Some Republicans suggested that Biden may have feigned senility to avoid accountability — with Gaetz outlining his theory that Biden ducked charges by exercising a “senile co-operator” strategy, unlike 77-year-old former President Donald Trump, who faces up to 450 years in prison for allegedly mishandling records.

“He just blatantly lies, and what I’m trying to figure out is whether or not Biden’s lying because he’s still so senile he hasn’t read your report, or whether it’s a little craftier and a little more devious and perhaps a little more intentional,” Gaetz said.

Democrats defended Biden by pointing out that Trump, the presumptive Republican presidential nominee against Biden, is also accused of deliberately hindering National Archives attempts to retrieve classified documents — while playing clips of the 45th president also publicly misstating facts.

Rep. Steve Cohen (D-Tenn.) exclaimed at one point that speculation about Biden’s cognition was “disrespectful of senior people with any kind of memory disability.”

Rep. Hank Johnson (D-Ga.) charged that Hur had “used [his] report to trash and smear President Biden,” insinuating it was because the special prosecutor, a registered Republican, had his eye on a federal judgeship or Justice Department post in a new Trump administration.

Rep. Jamie Raskin (D-Md.) accused Republicans of being “amateur memory specialists, giving us their drive-by diagnoses of the president of the United States whose soaring oratory, powerful historical analysis, and devastating extemporaneous repartee with even the most skilled ninja hecklers of the Freedom Caucus were on full display at the State of Union address last week.”

Hur testified that although Biden acknowledged to ghostwriter Mark Zwonitzer after leaving office in 2017 that “I just found all of the classified stuff downstairs” at Biden’s post-vice presidential home in northern Virginia, it was Hur’s judgment that a jury would not convict Biden — though the ex-Maryland US attorney did agree with a suggestion by Rep. Kevin Kiley (R-Calif.) that a “rational juror” may have backed a guilty verdict.

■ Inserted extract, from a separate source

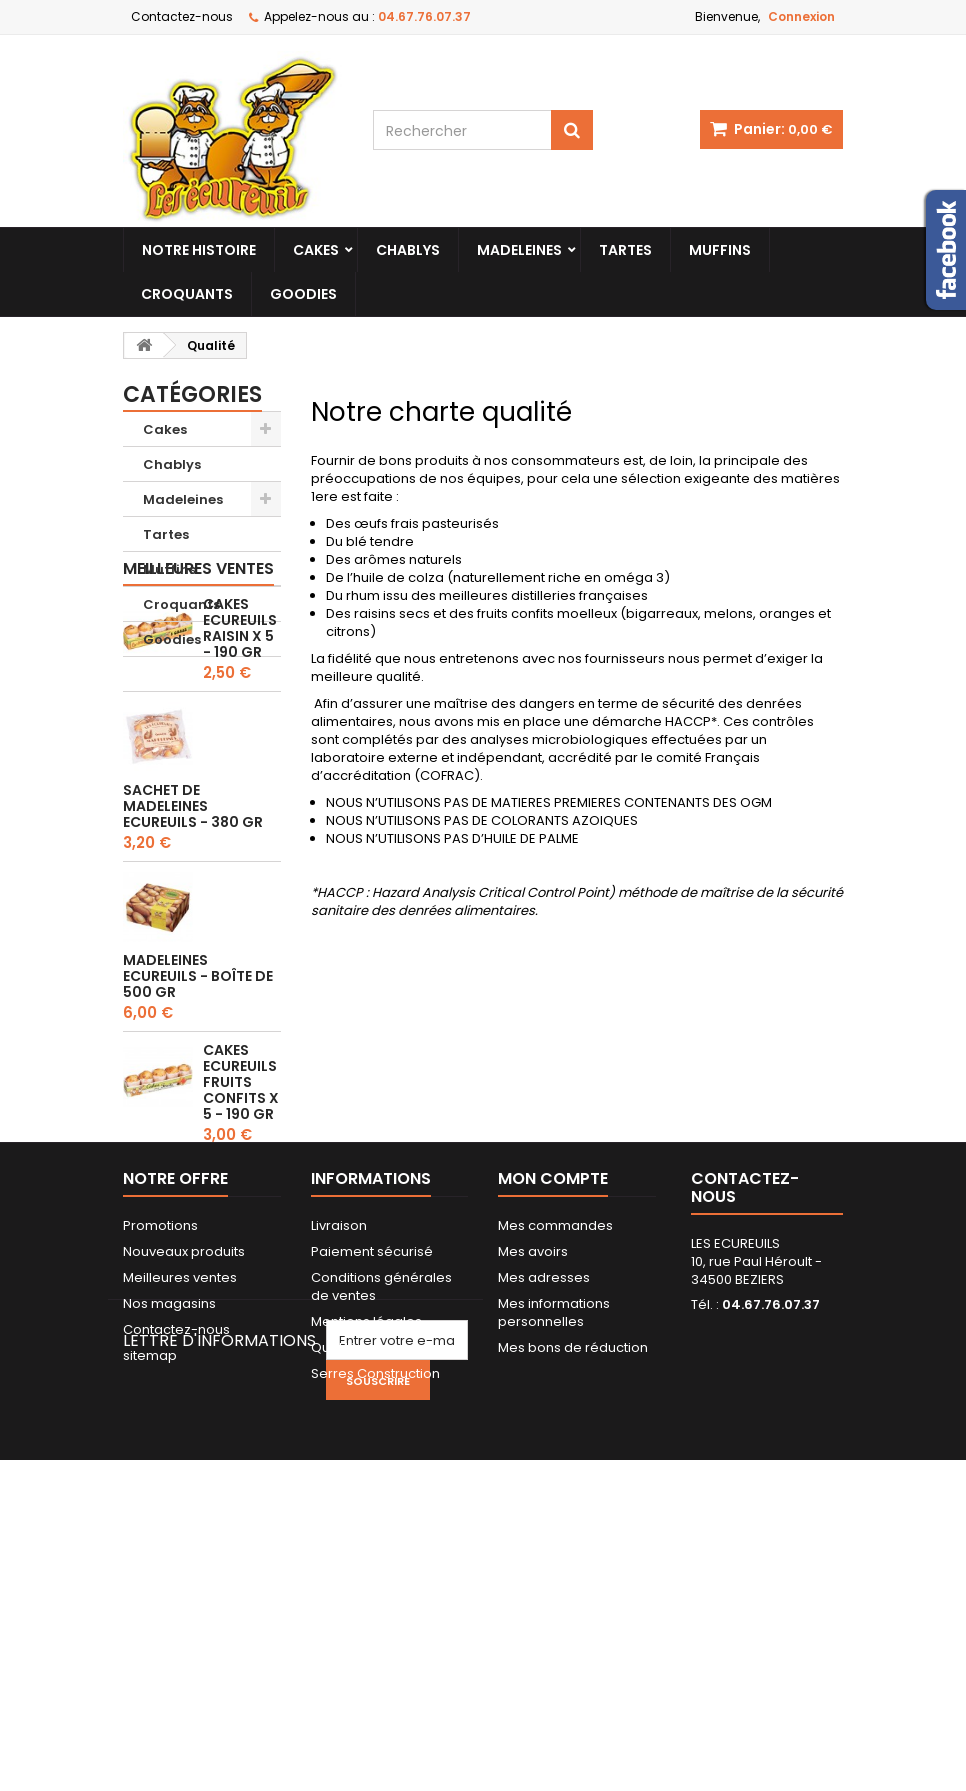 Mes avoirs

Hur’s findings upset both Republicans — who allege a double standard with the Trump case and noted that Zwonitzer deleted audio files of Biden after the investigation began — and Democrats, who felt the cognitive assessments harm Biden’s re-election chances..

“The evidence and the president himself put his memory squarely at issue. We interviewed the president and asked him about his recorded statement, ‘Well, I just found all the classified stuff downstairs’ and he told us that he didn’t remember saying that to his ghostwriter,” Hur said.

“He also said he didn’t remember finding any classified material in his home after his vice presidency. And he didn’t remember anything about how classified documents about Afghanistan made their way into his garage.

“My assessment and the report about the relevance of the president’s memory was necessary and accurate and fair.”